[Work to be completed]: Your task is to find every line of the data that holds the string "Forgot" and copy it.

---------- Exercise inputs

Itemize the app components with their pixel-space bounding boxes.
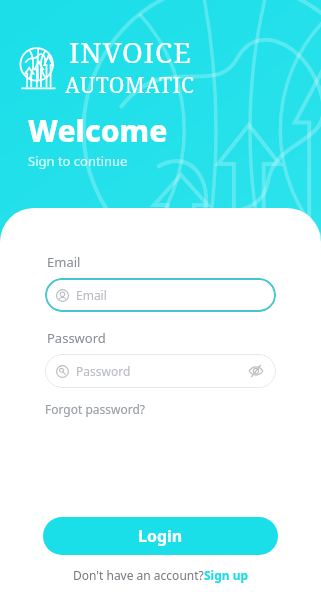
button[interactable]: Login — [43, 517, 278, 555]
staticText: Email — [76, 287, 107, 303]
staticText: Forgot password? — [45, 401, 146, 417]
staticText: Welcome — [28, 110, 168, 151]
button[interactable]: Don't have an account? — [73, 567, 249, 583]
staticText: Password — [47, 329, 106, 347]
button[interactable]: Email — [45, 278, 276, 312]
staticText: Email — [47, 253, 81, 271]
staticText: Sign up — [204, 567, 249, 583]
staticText: AUTOMATIC — [65, 71, 195, 100]
staticText: Sign to continue — [28, 152, 128, 170]
button[interactable]: Show password — [247, 362, 265, 380]
staticText: Password — [76, 363, 131, 379]
staticText: Don't have an account? — [73, 567, 204, 583]
staticText: Login — [138, 525, 183, 547]
button[interactable]: Password — [45, 354, 276, 388]
button[interactable]: Forgot password? — [45, 401, 146, 417]
staticText: INVOICE — [69, 33, 192, 71]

--------------------

[Solution for this exercise]:
staticText: Forgot password? — [45, 401, 146, 417]
button[interactable]: Forgot password? — [45, 401, 146, 417]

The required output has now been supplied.